Follow These Tips Before Picking Your Winners

John Boel


In addition to his regular news duties that have earned him more than 40 Emmy Awards, Louisville's WLKY NewsChannel 32 anchorman John Boel loves to write about sports, especially around tournament time and during Derby season here in Louisville, Ky.

LOUISVILLE, Ky. -- OK, you've been dusted every year in your attempt to predict the NCAA tournament. Here are 10 things to avoid when filling out your brackets:

  1. Don't pick the "home" team. Last year, I tallied all the brackets turned in in my pool here in Louisville. Just less than 70 percent picked Kentucky to win it all. That means if you picked Kentucky -- and if the Cats would have won -- you still would have had a slim chance of winning the pool. But if you would have picked anyone else, 70 percent of your competition got eliminated when Kentucky got beat.

  2. Tailor your selections based on the point scale. If you play a graduated point scale in which the points double each round, don't worry about the early games. You'll separate yourself from the others by picking the teams that will stick around the latest. But if you play one point per game all the way, then pay special attention to the first weekend's games.

  3. Have Duke or North Carolina in your Final Four. Duke or UNC or both have been in 18 of the past 24 Final Fours. Enough said.

  4. Do something different. Identify one team that no one else is touting that you think can make a decent run. After years of scoring the slew of brackets turned in, I've noticed most people do the same things. But if you cover the same favorites everyone else does, and you nail the Elite Eight or even Final Four team no one else nailed, you might create enough separation to help you win.

  5. Say no to up-tempo. Historically, the full court-pressing, kamikaze-style, 90-points-per-game teams flame out in the tournament, while the slow-down teams that excel at half-court offense and good defense go far.

  6. Pay no attention to how they got here. Everyone loves to trash the teams that back into the tournament and jump on the bandwagons of teams on a roll. The truth is, every year you can find a back-in team that started its roll in the tournament, as well as a hot team that flamed out fast.

  7. Pay attention to good road teams. Anyone can win at home. For example: Wisconsin's home win streak spanning several years. But what did the cheeseheads do in the tournament? Unless you are Illinois this year, you'll have to win on the road, often far away from home.
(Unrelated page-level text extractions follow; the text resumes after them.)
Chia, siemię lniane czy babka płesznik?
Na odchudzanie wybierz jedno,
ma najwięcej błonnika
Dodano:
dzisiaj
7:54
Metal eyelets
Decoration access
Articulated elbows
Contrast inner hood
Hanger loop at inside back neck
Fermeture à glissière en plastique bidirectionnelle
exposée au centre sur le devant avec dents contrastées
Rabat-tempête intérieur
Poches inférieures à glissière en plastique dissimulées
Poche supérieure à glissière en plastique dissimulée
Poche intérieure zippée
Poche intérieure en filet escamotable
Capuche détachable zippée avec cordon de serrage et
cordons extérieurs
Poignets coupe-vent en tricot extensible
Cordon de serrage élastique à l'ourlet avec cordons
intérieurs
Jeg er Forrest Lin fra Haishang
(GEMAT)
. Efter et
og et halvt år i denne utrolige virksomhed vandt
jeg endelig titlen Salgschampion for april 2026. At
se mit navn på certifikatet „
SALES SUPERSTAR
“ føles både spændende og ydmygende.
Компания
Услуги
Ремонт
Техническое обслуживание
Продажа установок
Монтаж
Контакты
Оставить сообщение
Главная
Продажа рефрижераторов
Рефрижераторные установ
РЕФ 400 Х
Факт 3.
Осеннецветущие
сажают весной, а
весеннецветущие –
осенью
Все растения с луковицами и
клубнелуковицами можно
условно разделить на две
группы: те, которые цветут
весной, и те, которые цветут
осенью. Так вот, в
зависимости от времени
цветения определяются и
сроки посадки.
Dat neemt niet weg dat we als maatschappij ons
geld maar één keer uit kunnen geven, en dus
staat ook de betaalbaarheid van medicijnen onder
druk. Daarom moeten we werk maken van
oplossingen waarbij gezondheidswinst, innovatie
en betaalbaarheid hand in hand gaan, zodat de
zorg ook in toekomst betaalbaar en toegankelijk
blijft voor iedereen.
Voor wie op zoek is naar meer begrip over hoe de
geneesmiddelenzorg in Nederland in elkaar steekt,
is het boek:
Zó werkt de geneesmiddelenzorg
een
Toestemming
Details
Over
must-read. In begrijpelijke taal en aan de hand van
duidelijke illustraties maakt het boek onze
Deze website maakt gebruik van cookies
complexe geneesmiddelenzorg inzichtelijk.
Take a hard look at the teams that only lost once or twice on the road all year.

  8. Depth is nice, but it's overrated. The NCAA tournament is not the Ironman Triathlon. It's a few two-game tournaments spanning three weeks. College kids have boundless energy, especially when their season's on the line.
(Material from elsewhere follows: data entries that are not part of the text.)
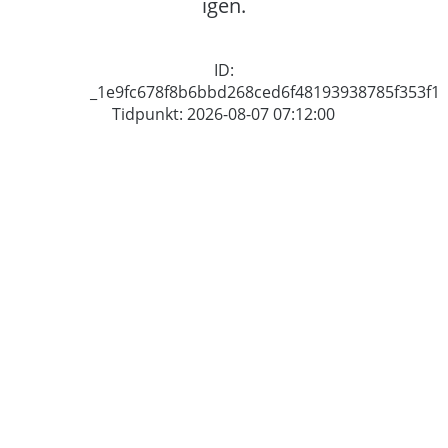
igen.
ID:
_1e9fc678f8b6bbd268ced6f48193938785f353f1
Tidpunkt: 2026-08-07 07:12:00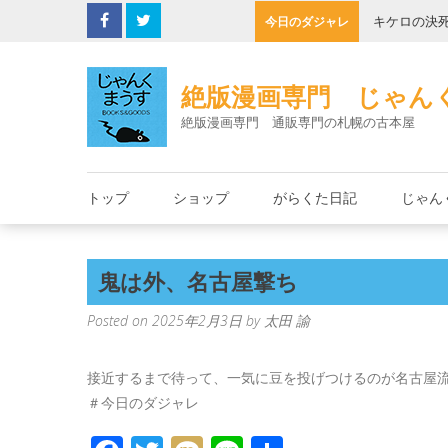
Skip
と朱里エイコ
キケロの決
今日のダジャレ
to
content
絶版漫画専門 じゃん
絶版漫画専門 通販専門の札幌の古本屋
トップ
ショップ
がらくた日記
じゃん
鬼は外、名古屋撃ち
Posted on
2025年2月3日
by
太田 諭
接近するまで待って、一気に豆を投げつけるのが名古屋
＃今日のダジャレ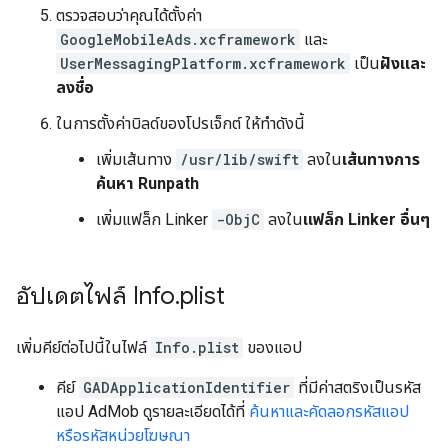
ตรวจสอบว่าคุณได้ตั้งค่า
GoogleMobileAds.xcframework
และ
UserMessagingPlatform.xcframework
เป็น
ฝังและ
ลงชื่อ
ในการตั้งค่าบิลด์ของโปรเจ็กต์ ให้ทำดังนี้
เพิ่มเส้นทาง
/usr/lib/swift
ลงใน
เส้นทางการ
ค้นหา Runpath
เพิ่มแฟล็ก Linker
-ObjC
ลงใน
แฟล็ก Linker อื่นๆ
อัปเดตไฟล์ Info
.
plist
เพิ่มคีย์ต่อไปนี้ในไฟล์
Info.plist
ของแอป
คีย์
GADApplicationIdentifier
ที่มีค่าสตริงเป็นรหัส
แอป AdMob ดูรายละเอียดได้ที่
ค้นหาและคัดลอกรหัสแอป
หรือรหัสหน่วยโฆษณา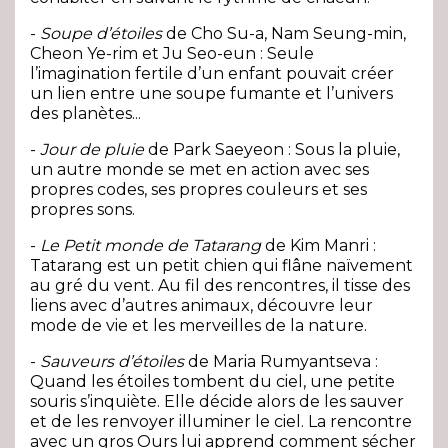
-
Soupe d’étoiles
de Cho Su-a, Nam Seung-min,
Cheon Ye-rim et Ju Seo-eun : Seule
l’imagination fertile d’un enfant pouvait créer
un lien entre une soupe fumante et l’univers
des planètes...
-
Jour de pluie
de Park Saeyeon : Sous la pluie,
un autre monde se met en action avec ses
propres codes, ses propres couleurs et ses
propres sons.
-
Le Petit monde de Tatarang
de Kim Manri :
Tatarang est un petit chien qui flâne naïvement
au gré du vent. Au fil des rencontres, il tisse des
liens avec d’autres animaux, découvre leur
mode de vie et les merveilles de la nature.
-
Sauveurs d’étoiles
de Maria Rumyantseva :
Quand les étoiles tombent du ciel, une petite
souris s’inquiète. Elle décide alors de les sauver
et de les renvoyer illuminer le ciel. La rencontre
avec un gros Ours lui apprend comment sécher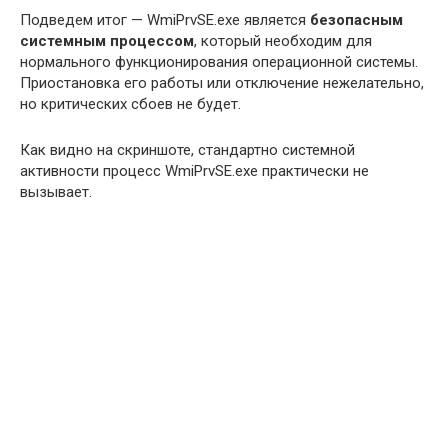
Подведем итог — WmiPrvSE.exe является
безопасным
системным процессом
, который необходим для
нормального функционирования операционной системы.
Приостановка его работы или отключение нежелательно,
но критических сбоев не будет.
Как видно на скриншоте, стандартно системной
активности процесс WmiPrvSE.exe практически не
вызывает.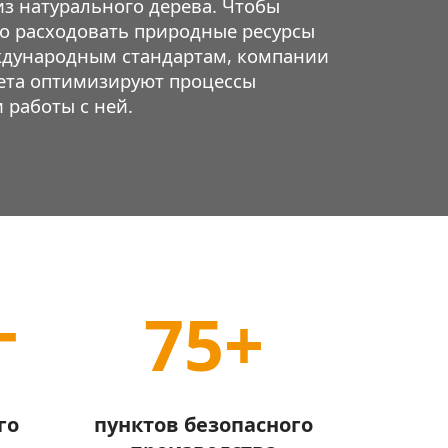
з натурального дерева. Чтобы
о расходовать природные ресурсы
ждународным стандартам, компании
ета оптимизируют процессы
 работы с ней.
г
75+
го
пунктов безопасного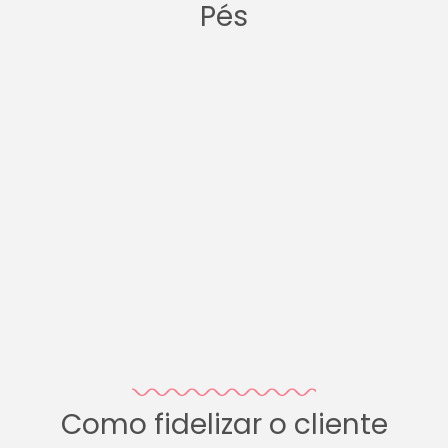
Pés
Como fidelizar o cliente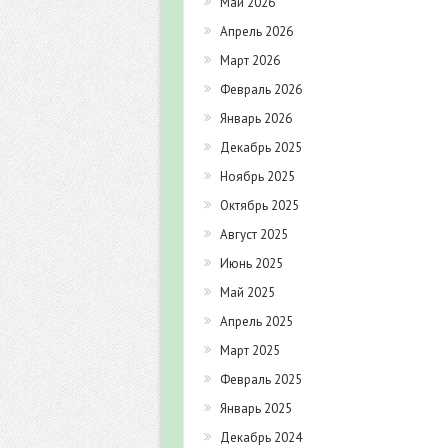
Май 2026
Апрель 2026
Март 2026
Февраль 2026
Январь 2026
Декабрь 2025
Ноябрь 2025
Октябрь 2025
Август 2025
Июнь 2025
Май 2025
Апрель 2025
Март 2025
Февраль 2025
Январь 2025
Декабрь 2024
  9. Don't be a bracket geek and follow the games with your sheets in your hand. Only geeks do that. It's like counting your winnings at the poker table. No one wins Lotto by watching the numbers drawn live with their tickets in hand.

  10. Don't make fun of the people at work who don't know the difference between Oral Roberts and oral hygiene. Or those who can't distinguish between John Chaney and Lon Chaney. Many of them will beat you. Then, in a few weeks, they'll pick the Kentucky Derby winner based on the color of his pretty jockey silks.